-- Opening Marker --

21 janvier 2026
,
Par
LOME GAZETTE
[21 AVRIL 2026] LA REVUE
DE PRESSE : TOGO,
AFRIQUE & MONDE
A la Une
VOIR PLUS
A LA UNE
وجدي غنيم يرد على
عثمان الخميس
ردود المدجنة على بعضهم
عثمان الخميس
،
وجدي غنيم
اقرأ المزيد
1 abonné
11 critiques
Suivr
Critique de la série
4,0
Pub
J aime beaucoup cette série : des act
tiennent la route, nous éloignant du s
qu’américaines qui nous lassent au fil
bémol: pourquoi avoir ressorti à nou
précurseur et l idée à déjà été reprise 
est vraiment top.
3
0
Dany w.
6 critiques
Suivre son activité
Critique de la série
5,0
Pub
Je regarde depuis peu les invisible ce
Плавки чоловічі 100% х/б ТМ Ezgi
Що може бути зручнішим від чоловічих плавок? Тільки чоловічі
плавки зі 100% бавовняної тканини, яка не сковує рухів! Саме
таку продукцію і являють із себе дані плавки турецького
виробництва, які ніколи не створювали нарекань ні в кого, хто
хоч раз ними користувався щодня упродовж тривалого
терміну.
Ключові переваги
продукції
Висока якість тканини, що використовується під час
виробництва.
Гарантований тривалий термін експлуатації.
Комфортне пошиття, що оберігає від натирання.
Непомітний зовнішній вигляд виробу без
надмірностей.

-- Closing Marker --
-- Opening Marker --

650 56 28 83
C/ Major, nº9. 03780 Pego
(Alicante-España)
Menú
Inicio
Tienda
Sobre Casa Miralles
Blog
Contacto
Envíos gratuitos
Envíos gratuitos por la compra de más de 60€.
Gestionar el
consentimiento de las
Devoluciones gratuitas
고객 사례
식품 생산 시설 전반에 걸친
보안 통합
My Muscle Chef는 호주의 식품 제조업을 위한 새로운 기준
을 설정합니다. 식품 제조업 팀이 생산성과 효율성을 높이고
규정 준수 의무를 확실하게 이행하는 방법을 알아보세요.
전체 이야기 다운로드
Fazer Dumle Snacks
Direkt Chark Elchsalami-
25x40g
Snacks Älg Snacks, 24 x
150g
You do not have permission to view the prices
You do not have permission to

-- Closing Marker --

[The task]: Go through the listing and copy each line with the string "Envíos".

[Solution for this task]:
Envíos gratuitos
Envíos gratuitos por la compra de más de 60€.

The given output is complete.